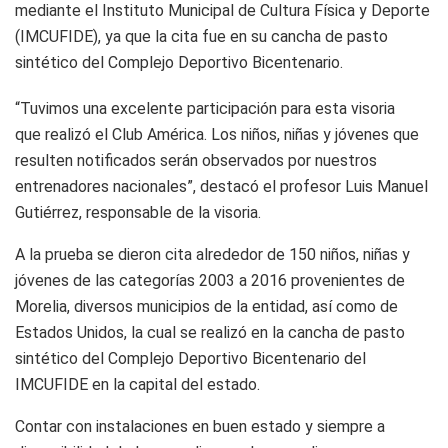
mediante el Instituto Municipal de Cultura Física y Deporte
(IMCUFIDE), ya que la cita fue en su cancha de pasto
sintético del Complejo Deportivo Bicentenario.
“Tuvimos una excelente participación para esta visoria
que realizó el Club América. Los niños, niñas y jóvenes que
resulten notificados serán observados por nuestros
entrenadores nacionales”, destacó el profesor Luis Manuel
Gutiérrez, responsable de la visoria.
A la prueba se dieron cita alrededor de 150 niños, niñas y
jóvenes de las categorías 2003 a 2016 provenientes de
Morelia, diversos municipios de la entidad, así como de
Estados Unidos, la cual se realizó en la cancha de pasto
sintético del Complejo Deportivo Bicentenario del
IMCUFIDE en la capital del estado.
Contar con instalaciones en buen estado y siempre a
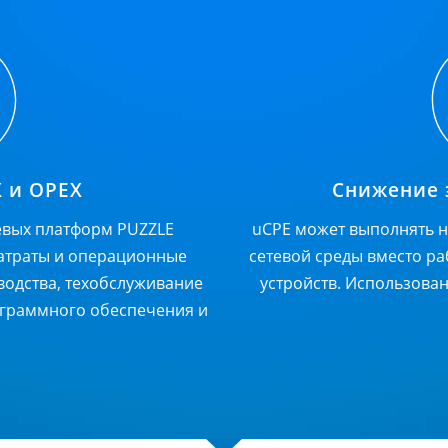
 и OPEX
Снижение 
вых платформ PUZZLE
uCPE может выполнять н
затраты и операционные
сетевой среды вместо ра
водства, техобслуживание
устройств. Использова
ограммного обеспечения и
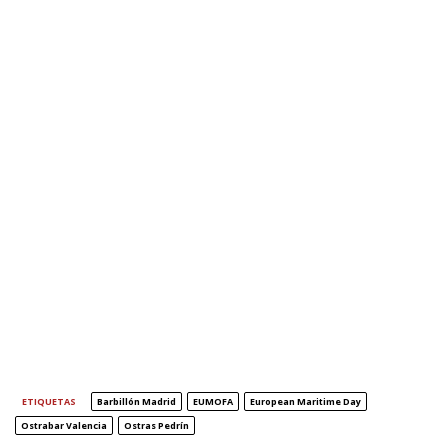
ETIQUETAS
Barbillón Madrid
EUMOFA
European Maritime Day
Ostrabar Valencia
Ostras Pedrín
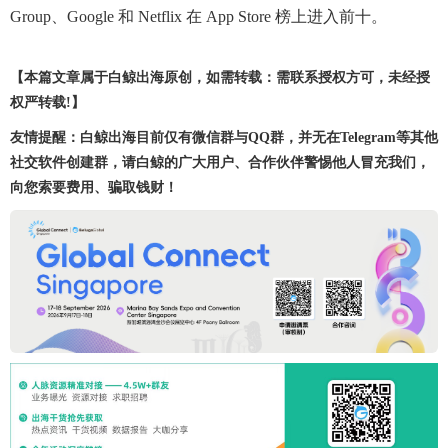
Group、Google 和 Netflix 在 App Store 榜上进入前十。
【本篇文章属于白鲸出海原创，如需转载：需联系授权方可，未经授
权严转载!】
友情提醒：白鲸出海目前仅有微信群与QQ群，并无在Telegram等其他
社交软件创建群，请白鲸的广大用户、合作伙伴警惕他人冒充我们，
向您索要费用、骗取钱财！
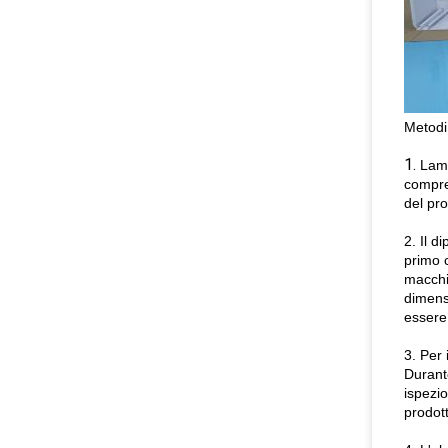
Metodi 
1.
Lami
compren
del pro
2. Il d
primo 
macchin
dimens
essere 
3. Per 
Durant
ispezi
prodott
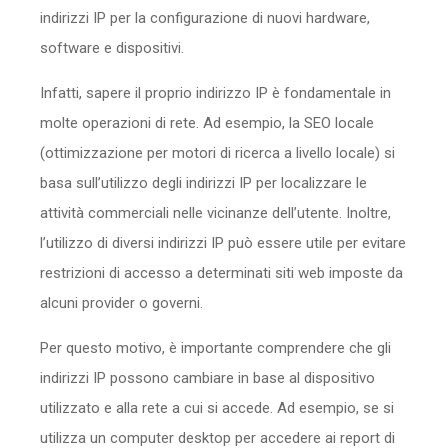
indirizzi IP per la configurazione di nuovi hardware,
software e dispositivi.
Infatti, sapere il proprio indirizzo IP è fondamentale in
molte operazioni di rete. Ad esempio, la SEO locale
(ottimizzazione per motori di ricerca a livello locale) si
basa sull’utilizzo degli indirizzi IP per localizzare le
attività commerciali nelle vicinanze dell’utente. Inoltre,
l’utilizzo di diversi indirizzi IP può essere utile per evitare
restrizioni di accesso a determinati siti web imposte da
alcuni provider o governi.
Per questo motivo, è importante comprendere che gli
indirizzi IP possono cambiare in base al dispositivo
utilizzato e alla rete a cui si accede. Ad esempio, se si
utilizza un computer desktop per accedere ai report di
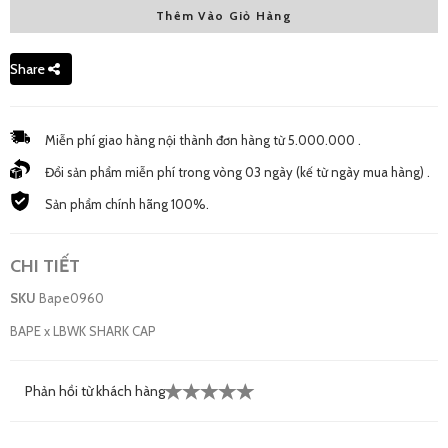
Thêm Vào Giỏ Hàng
Free Size - New
5,390,000 đ
Share
Miễn phí giao hàng nội thành đơn hàng từ 5.000.000 .
Đổi sản phẩm miễn phí trong vòng 03 ngày (kế từ ngày mua hàng) .
Sản phẩm chính hãng 100%.
CHI TIẾT
SKU
Bape0960
BAPE x LBWK SHARK CAP
Phản hồi từ khách hàng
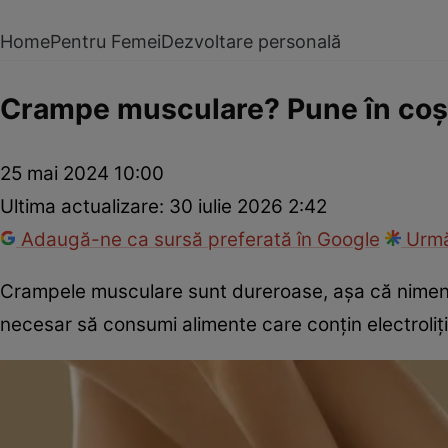
Home
Pentru Femei
Dezvoltare personală
Crampe musculare? Pune în coșu
25 mai 2024 10:00
Ultima actualizare:
30 iulie 2026 2:42
Adaugă-ne ca sursă preferată în Google
Urmă
Crampele musculare sunt dureroase, așa că nimeni 
necesar să consumi alimente care conțin electroliț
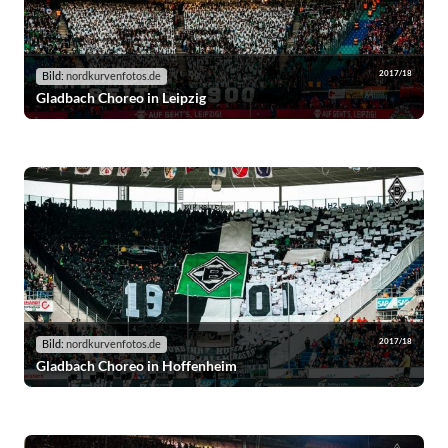
2017/18
Bild:
nordkurvenfotos.de
Gladbach Choreo in Leipzig
2017/18
Bild:
nordkurvenfotos.de
Gladbach Choreo in Hoffenheim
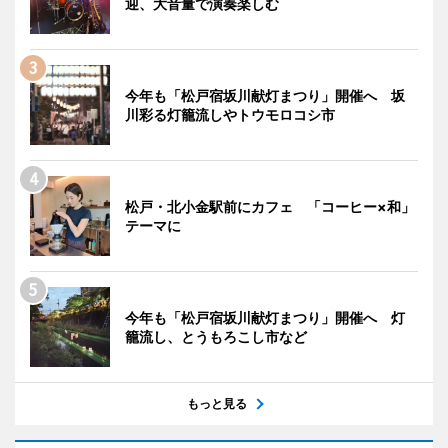
迎、大音量で演奏楽しむ
今年も「松戸宿坂川献灯まつり」開催へ 坂
川彩る灯籠流しやトウモロコシ市
松戸・北小金駅前にカフェ 「コーヒー×和」
テーマに
今年も「松戸宿坂川献灯まつり」開催へ 灯
籠流し、とうもろこし市など
もっと見る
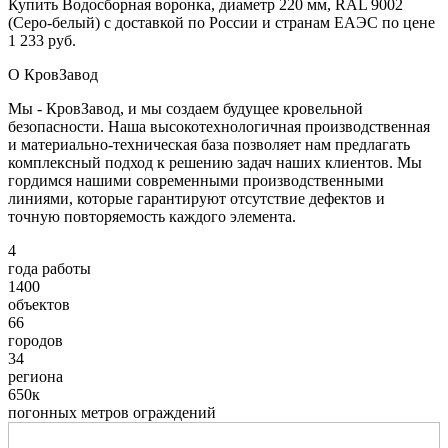
Купить Водосборная воронка, диаметр 220 мм, RAL 9002
(Серо-белый) с доставкой по России и странам ЕАЭС по цене
1 233 руб.
О КровЗавод
Мы - КровЗавод, и мы создаем будущее кровельной
безопасности. Наша высокотехнологичная производственная
и материально-техническая база позволяет нам предлагать
комплексный подход к решению задач наших клиентов. Мы
гордимся нашими современными производственными
линиями, которые гарантируют отсутствие дефектов и
точную повторяемость каждого элемента.
4
года работы
1400
объектов
66
городов
34
региона
650к
погонных метров ограждений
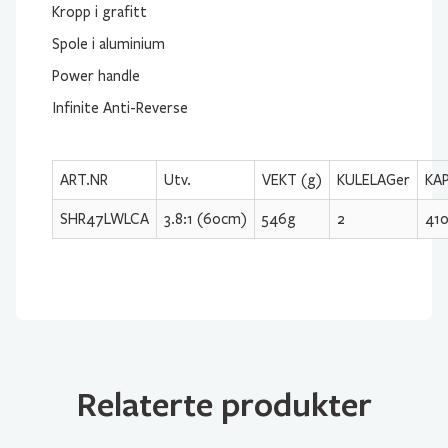
Kropp i grafitt
Spole i aluminium
Power handle
Infinite Anti-Reverse
ART.NR
Utv.
VEKT (g)
KULELAGer
KA
SHR47LWLCA
3.8:1 (60cm)
546g
2
41
Relaterte produkter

==============================

- WORK TO BE COMPLETED -
In the copy, keep every line of the data above exactly and drop each picture.

- WRITTEN RESPONSE -
mediante el Instituto Municipal de Cultura Física y Deporte
(IMCUFIDE), ya que la cita fue en su cancha de pasto
sintético del Complejo Deportivo Bicentenario.
“Tuvimos una excelente participación para esta visoria
que realizó el Club América. Los niños, niñas y jóvenes que
resulten notificados serán observados por nuestros
entrenadores nacionales”, destacó el profesor Luis Manuel
Gutiérrez, responsable de la visoria.
A la prueba se dieron cita alrededor de 150 niños, niñas y
jóvenes de las categorías 2003 a 2016 provenientes de
Morelia, diversos municipios de la entidad, así como de
Estados Unidos, la cual se realizó en la cancha de pasto
sintético del Complejo Deportivo Bicentenario del
IMCUFIDE en la capital del estado.
Contar con instalaciones en buen estado y siempre a
 и OPEX
Снижение 
вых платформ PUZZLE
uCPE может выполнять н
затраты и операционные
сетевой среды вместо ра
водства, техобслуживание
устройств. Использова
ограммного обеспечения и
ETIQUETAS
Barbillón Madrid
EUMOFA
European Maritime Day
Ostrabar Valencia
Ostras Pedrín
Group、Google 和 Netflix 在 App Store 榜上进入前十。
【本篇文章属于白鲸出海原创，如需转载：需联系授权方可，未经授
权严转载!】
友情提醒：白鲸出海目前仅有微信群与QQ群，并无在Telegram等其他
社交软件创建群，请白鲸的广大用户、合作伙伴警惕他人冒充我们，
向您索要费用、骗取钱财！
Metodi 
1.
Lami
compren
del pro
2. Il d
primo 
macchin
dimens
essere 
3. Per 
Durant
ispezi
prodott
indirizzi IP per la configurazione di nuovi hardware,
software e dispositivi.
Infatti, sapere il proprio indirizzo IP è fondamentale in
molte operazioni di rete. Ad esempio, la SEO locale
(ottimizzazione per motori di ricerca a livello locale) si
basa sull’utilizzo degli indirizzi IP per localizzare le
attività commerciali nelle vicinanze dell’utente. Inoltre,
l’utilizzo di diversi indirizzi IP può essere utile per evitare
restrizioni di accesso a determinati siti web imposte da
alcuni provider o governi.
Per questo motivo, è importante comprendere che gli
indirizzi IP possono cambiare in base al dispositivo
utilizzato e alla rete a cui si accede. Ad esempio, se si
utilizza un computer desktop per accedere ai report di
Thêm Vào Giỏ Hàng
Free Size - New
5,390,000 đ
Share
Miễn phí giao hàng nội thành đơn hàng từ 5.000.000 .
Đổi sản phẩm miễn phí trong vòng 03 ngày (kế từ ngày mua hàng) .
Sản phẩm chính hãng 100%.
CHI TIẾT
SKU
Bape0960
BAPE x LBWK SHARK CAP
Phản hồi từ khách hàng
Home
Pentru Femei
Dezvoltare personală
Crampe musculare? Pune în coșu
25 mai 2024 10:00
Ultima actualizare:
30 iulie 2026 2:42
Adaugă-ne ca sursă preferată în Google
Urmă
Crampele musculare sunt dureroase, așa că nimeni 
necesar să consumi alimente care conțin electroliț
2017/18
Bild:
nordkurvenfotos.de
Gladbach Choreo in Leipzig
2017/18
Bild:
nordkurvenfotos.de
Gladbach Choreo in Hoffenheim
迎、大音量で演奏楽しむ
今年も「松戸宿坂川献灯まつり」開催へ 坂
川彩る灯籠流しやトウモロコシ市
松戸・北小金駅前にカフェ 「コーヒー×和」
テーマに
今年も「松戸宿坂川献灯まつり」開催へ 灯
籠流し、とうもろこし市など
もっと見る
Купить Водосборная воронка, диаметр 220 мм, RAL 9002
(Серо-белый) с доставкой по России и странам ЕАЭС по цене
1 233 руб.
О КровЗавод
Мы - КровЗавод, и мы создаем будущее кровельной
безопасности. Наша высокотехнологичная производственная
и материально-техническая база позволяет нам предлагать
комплексный подход к решению задач наших клиентов. Мы
гордимся нашими современными производственными
линиями, которые гарантируют отсутствие дефектов и
точную повторяемость каждого элемента.
4
года работы
1400
объектов
66
городов
34
региона
650к
погонных метров ограждений
Kropp i grafitt
Spole i aluminium
Power handle
Infinite Anti-Reverse
ART.NR
Utv.
VEKT (g)
KULELAGer
KA
SHR47LWLCA
3.8:1 (60cm)
546g
2
41
Relaterte produkter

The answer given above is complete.